While EBITDA margins slightly improved sequentially, there was a 252 basis point YoY contraction on the back of higher raw material costs and a surge in employee expenses.
Petronet LNG (PLNG) reported a subdued performance with a noticeable year-on-year (YoY) contraction in earnings before interest, tax, depreciation and amortisation (EBITDA) margins and net margins despite a strong YoY uptick in revenue and a slight surge in profits.
- The revenue grew 30 percent YoY but the topline contracted 6 percent sequentially. The growth was despite a contraction in volumes and was driven by 11 percent YoY (+2 percent sequentially) rise in the regas charge at Dahej with a sharp uptick in spot regas charge.
-Lower tax charge helped in proving support to the net profits.
-The company was able to bring in a substantial 41 percent cut in the finance costs which is a healthy sign. Other expenses were down almost 7 percent YoY.
-EBITDA remained largely flat on a YoY basis for yet another quarter. However, there was a noticeable 4 percent dip quarter-on-quarter (QoQ).
-While EBITDA margins slightly improved sequentially, there was a 252 basis point YoY contraction on the back of higher raw material costs and a surge in employee expenses. Though the employee expenses were up YoY, there was some cooling off during the quarter after a very sharp surge in the Q2FY19.
-Utilisation at Dahej moderated to 103 percent and Kochi to 8 percent. Volume at Dahej declined 7 percent sequentially due to lower offtake from power and petchem industries in November 2018.
-The expansion of the Dahej terminal from the current 15 mtpa (million tonnes per annum) to 17.5 mtpa is expected to get commissioned by Jun 2019 post which there is an expectation of a volume ramp-up in H2FY20 subject to demand.
-New tanks and third jetty commissioned at the Dahej terminal are expected to enhance the capacity further to 19.5 mmtpa in the next 3-4 years.
-The Bangladesh expansion is now facing challenges. While the Bangladesh government wants PLNG to bid for the project, the company wasn’t a G2G deal with proper safety nets to ensure smooth demand.
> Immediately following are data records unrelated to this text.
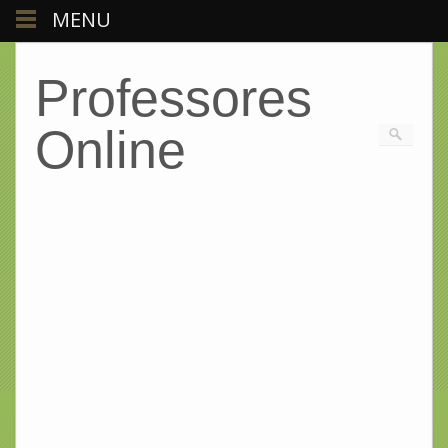
MENU
Professores
Online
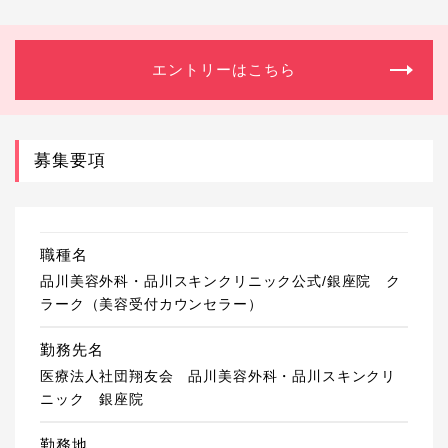
エントリーはこちら
募集要項
職種名
品川美容外科・品川スキンクリニック公式/銀座院 ク
ラーク（美容受付カウンセラー）
勤務先名
医療法人社団翔友会 品川美容外科・品川スキンクリ
ニック 銀座院
勤務地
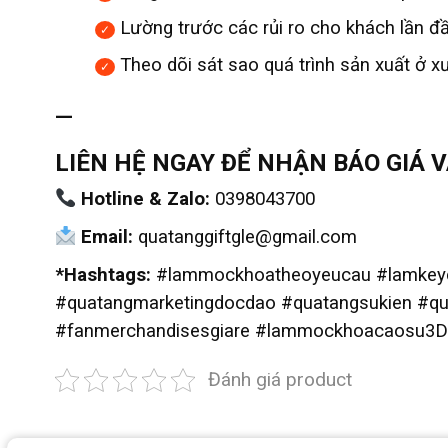
Lường trước các rủi ro cho khách lần đ
Theo dõi sát sao quá trình sản xuất ở x
—
LIÊN HỆ NGAY ĐỂ NHẬN BÁO GIÁ 
Hotline & Zalo:
0398043700
Email:
quatanggiftgle@gmail.com
*Hashtags:
#lammockhoatheoyeucau #lamkeyc
#quatangmarketingdocdao #quatangsukien #q
#fanmerchandisesgiare #lammockhoacaosu3D
Đánh giá product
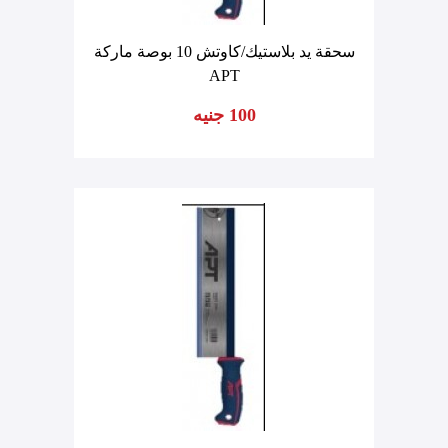
سحقة يد بلاستيك/كاوتش 10 بوصة ماركة
APT
100 جنيه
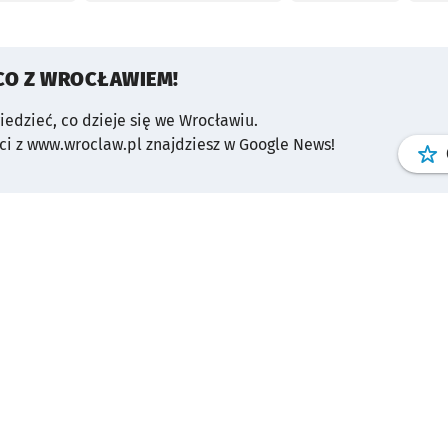
CO Z WROCŁAWIEM!
wiedzieć, co dzieje się we Wrocławiu.
i z www.wroclaw.pl znajdziesz w Google News!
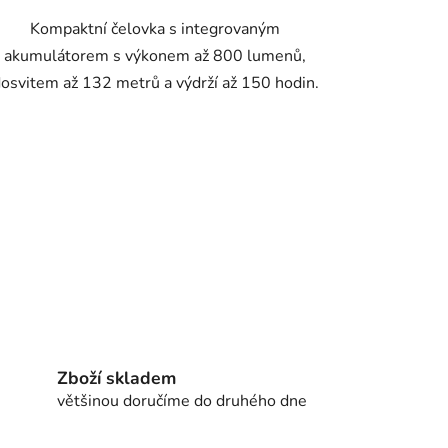
Kompaktní čelovka s integrovaným
akumulátorem s výkonem až 800 lumenů,
osvitem až 132 metrů a výdrží až 150 hodin.
Zboží skladem
většinou doručíme do druhého dne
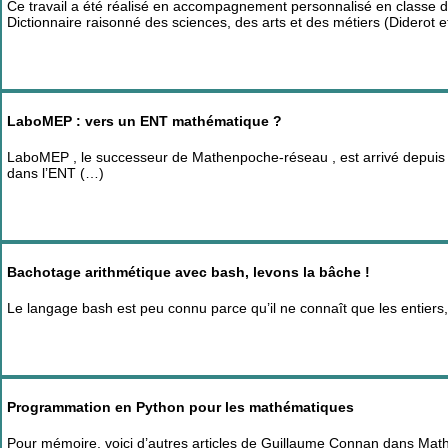
Ce travail a été réalisé en accompagnement personnalisé en classe de 
Dictionnaire raisonné des sciences, des arts et des métiers (Diderot 
LaboMEP : vers un ENT mathématique ?
LaboMEP , le successeur de Mathenpoche-réseau , est arrivé depuis 
dans l’ENT (…)
Bachotage arithmétique avec bash, levons la bâche !
Le langage bash est peu connu parce qu’il ne connaît que les entiers, 
Programmation en Python pour les mathématiques
Pour mémoire, voici d’autres articles de Guillaume Connan dans Math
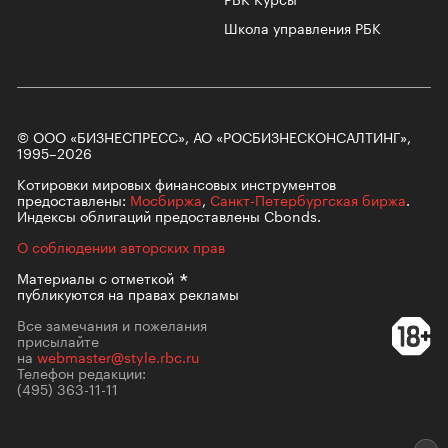
Школа управления РБК
© ООО «БИЗНЕСПРЕСС», АО «РОСБИЗНЕСКОНСАЛТИНГ»,
1995–2026
Котировки мировых финансовых инструментов
предоставлены:
Мосбиржа
,
Санкт-Петербургская биржа
.
Индексы облигаций предоставлены Cbonds.
О соблюдении авторских прав
Материалы с
отметкой
публикуются на правах рекламы
Все замечания и пожелания
присылайте
на
webmaster@style.rbc.ru
Телефон редакции:
(495) 363-11-11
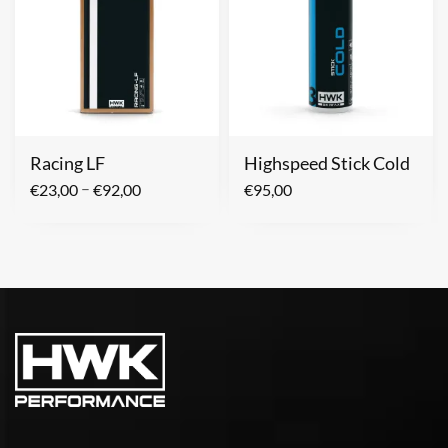
Racing LF
Highspeed Stick Cold
–
€
23,00
€
92,00
€
95,00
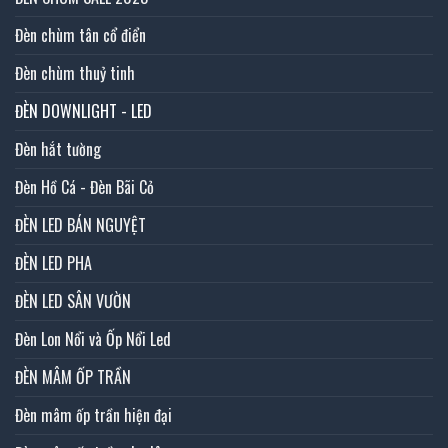
Đèn chùm tân cổ điển
Đèn chùm thuỷ tinh
ĐÈN DOWNLIGHT - LED
Đèn hắt tường
Đèn Hồ Cá - Đèn Bãi Cỏ
ĐÈN LED BÁN NGUYỆT
ĐÈN LED PHA
ĐÈN LED SÂN VƯỜN
Đèn Lon Nổi và Ốp Nổi Led
ĐÈN MÂM ỐP TRẦN
Đèn mâm ốp trần hiện đại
The terminal location has been changed due to naval requirements, which would mean a new feasibility study for the new location and will entail a delay in the project.
-PLNG is also considering new LNG terminals on the east coast of India along with exploring expansion opportunities in Qatar and US.
-The commissioning of GAIL’s Kochi-Mangalore pipeline which is the key to the Kochi terminals growth is expected to get delayed from the scheduled February 2019 to June 2019 due to monsoons in Karnataka and Kerala towards the end of 2018.
-In order to boost up the volume at the Kochi terminal, the management indicated there might be an earlier-than-expected cut in the tariffs.
-The company is participating in the 10th round of PNGRB CGD (city gas distribution) bidding focusing on South Indian geographical areas (GAs)
The stock corrected after the subdued performance and is trading around 19 percent below its 52-week high at a 17x 2020e (estimated) price to earning (PE).
While the company’s performance has been impacted due to varied reasons we see several catalysts like brownfield expansion in Dahej, commissioning of the Kochi pipeline and progress on the uniform pipeline tariffs which we believe would help to improve the performance in the coming terms, though the international expansion plans seem to be slowing down a bit.